「例えばここに1万円の椅子と 100万円の椅子があったとして。あなたはどちらに座りますか。」
[For example, imagine there is a chair that costs 10,000 yen and a chair that costs 1 million yen. Which one would you sit on?]
Shinsuke Kujo (Ichinose Ryu), a chair craftsman, posts a job advertisement on social media and proceeds to murder the applicants who come for interviews. Later, he meets Natsuko Kato (Oshima Ryoka), a skilled buyer, and the two gradually grow closer. Shinsuke believes that “a proper framework must be built. “He kills a delivery man to collect his bones, and then murders another woman to harvest her skin. Natsuko has high hopes for Shinsuke, but her colleague, Masaki, tells her that Shinsuke’s chairs are imitations of foreign designs. What is Shinsuke’s true purpose in collecting human “parts”?To uncover the truth, Natsuko and Masaki visit Shinsuke’s studio. There, a shocking truth is revealed — along with the fate of Shinsuke’s “ultimate creation.”
With Incomplete Chairs, Kenichi Ugana offers a bloody and violent satire of the neuroses of our current consumer societies and the violence committed against subordinates.
The first observation is that Incomplete Chairs is very violent. However, there is no excessive, overly graphic violence. A few effective scenes showing flesh being cut are enough to set the tone. The other scenes of violence are mostly created with sounds and large amounts of blood splattering.

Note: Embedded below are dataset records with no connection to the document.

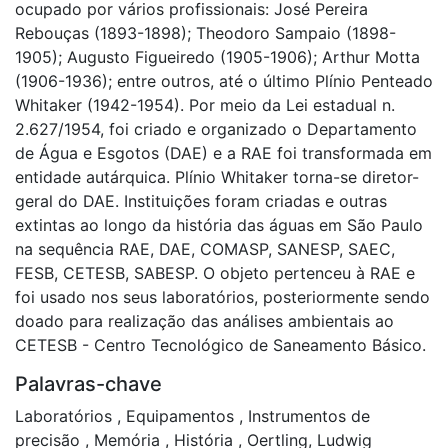
ocupado por vários profissionais: José Pereira
Rebouças (1893-1898); Theodoro Sampaio (1898-
1905); Augusto Figueiredo (1905-1906); Arthur Motta
(1906-1936); entre outros, até o último Plínio Penteado
Whitaker (1942-1954). Por meio da Lei estadual n.
2.627/1954, foi criado e organizado o Departamento
de Água e Esgotos (DAE) e a RAE foi transformada em
entidade autárquica. Plínio Whitaker torna-se diretor-
geral do DAE. Instituições foram criadas e outras
extintas ao longo da história das águas em São Paulo
na sequência RAE, DAE, COMASP, SANESP, SAEC,
FESB, CETESB, SABESP. O objeto pertenceu à RAE e
foi usado nos seus laboratórios, posteriormente sendo
doado para realização das análises ambientais ao
CETESB - Centro Tecnológico de Saneamento Básico.
Palavras-chave
Laboratórios
,
Equipamentos
,
Instrumentos de
precisão
,
Memória
,
História
,
Oertling, Ludwig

But this is not a film to show to just anyone, because the basic theme is extremely violent and we remain in a psychotic universe where we follow a serial killer in the vein of Ed Gein. A man who kills people to keep certain pieces to build something. And it is frankly successful. We are easily drawn in and quickly forget incongruities such as: but don’t the neighbors hear the victims’ screams?
Ugana plays well with the visual composition to make it an equivalent of his characters. When we are in Kujo’s apartment, the image is cold, in shades of blue, giving an effect of distance and emotional coldness.
On the other side, when we leave the apartment and Kujo opens up to other characters, such as Natsuko Kato, the image shifts to warmer, orangey tones, allowing the viewer to relax and imagine that this man might soften.
These changes are truly important for the film’s success because they allow the viewer’s emotions and feelings to vary. Otherwise, we would simply despise the main character and the film would lose its appeal.
Without being a film that will mark the history of cinema, Incomplete Chairs remains an entertaining and original film. The characters are just realistic enough to engage us and just twisted enough so that it doesn’t become ridiculous.
The Japanese director once again offers one of the most exhilarating films of the festival.
Incomplete Chairs is presented at the FNC on October 15 and 16, 2025.